MoES has entrusted Indian Institute of Tropical Meteorology (IITM), Pune, which will partner with the Brihanmumbai Municipal Corporation (BMC), in installing and maintaining these rain gauges. M Rajeevan, secretary, MoES, shared details of this first-of-its-kind project in India with The Indian Express, saying, “IITM is designing and working to establish a network of at least 200 to 250 ARGs in Mumbai that will provide real-time rainfall information. Additionally, we also plan to install a radar that will also supply rainfall details for every one kilometre area.

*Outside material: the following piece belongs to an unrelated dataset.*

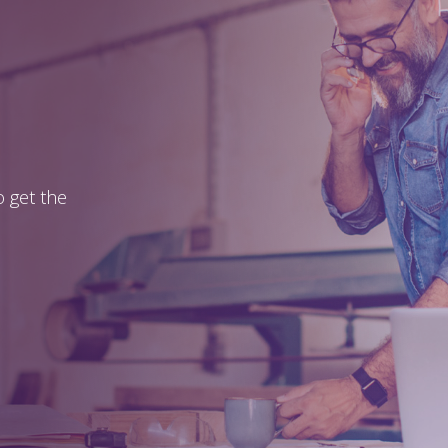
 get the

These two data sets will be combined to prepare a spatial map, using which live rainfall details can be shared with people. For effective use, we are introducing these services on mobile phone platforms.” At present, the India Meteorological Department (IMD) owns two ARGs at its observatories in Colaba and Santacruz. BMC too has a handful of rain gauges that were installed after the severe flooding in 2005. Though Indian cities and towns have expanded rapidly in the last decade, the Met office has not been able to match this pace in terms of installing Automatic Weather Stations or AWGs.
“It is true that we have a limited number of Automatic Weather Stations and AWGs in our cities and we are consciously working to increase our network under the Urban Meteorology project. Initially, it will be be undertaken in metros like Delhi, Mumbai, Kolkata and Chennai,” said the MoES secretary. The ministry’s ultimate and long-term goal of establishing such a network is aimed at monitoring water levels, especially after heavy rainfall in any area, and warning people well in advance.
“With this network, it will be possible to get an overall picture of every locality. This information can then be sent to alert people and can be used in improving preparedness,” said Rajeevan. Once operational, the ministry plans to replicate similar networks in other Indian cities, the senior MoES official said.
“Once fully operational, we can even attempt to predict water levels in the city during rainy season. This task is very complicated as we will also need to study the area’s topography, its drainage system, sea tides in case of coastal cities, along with rainfall…but people need such customised services,” said Rajeevan.